How Automatic Video Subtitles and Translation Work in Ray’s FFmpeg Commander Toolbox



How Automatic Subtitles and Translation Work in FFmpeg Commander

FFmpeg Commander subtitle and translation dialog showing Whisper transcription settings

Ever watched a video in a foreign language and wished the subtitles would just appear by themselves? That is exactly what the subtitle and translation feature in FFmpeg Commander does — and it does it entirely on your computer, with no internet subscription, no uploading your footage to a cloud service, and no technical knowledge required.

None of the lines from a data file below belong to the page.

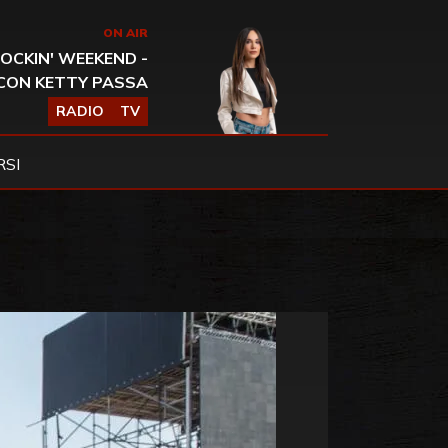
ON AIR
OCKIN' WEEKEND -
CON KETTY PASSA
RADIO
TV
SI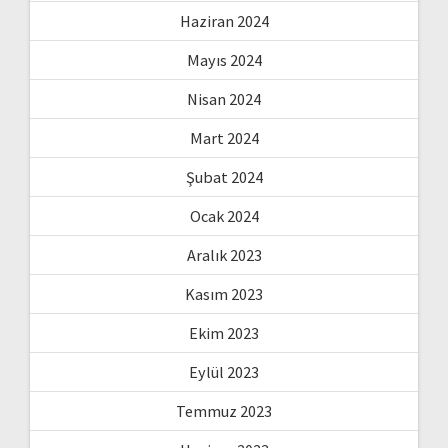
Haziran 2024
Mayıs 2024
Nisan 2024
Mart 2024
Şubat 2024
Ocak 2024
Aralık 2023
Kasım 2023
Ekim 2023
Eylül 2023
Temmuz 2023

In this post we will walk you through what actually happens under the hood, from the moment you click Transcribe to the moment your finished video has subtitles burned in and ready to watch.


The Big Picture: Four Steps to Subtitled Video

The whole process happens in four clean stages:

  1. Audio is extracted from your video
  2. A speech recognition model listens to the audio and writes down everything it hears
  3. A translation model converts the text into your chosen language
  4. The subtitles are burned into the video using FFmpeg

Each step feeds directly into the next. You just choose your language, pick your quality level, and press go.


Step 1 — Listening to the Audio: Meet Whisper

The speech recognition engine powering FFmpeg Commander is called Whisper, an open-source AI model built by OpenAI and released to the public. Whisper was trained on hundreds of thousands of hours of real human speech in dozens of languages, which makes it remarkably good at understanding natural conversation — accents, background noise, overlapping voices and all.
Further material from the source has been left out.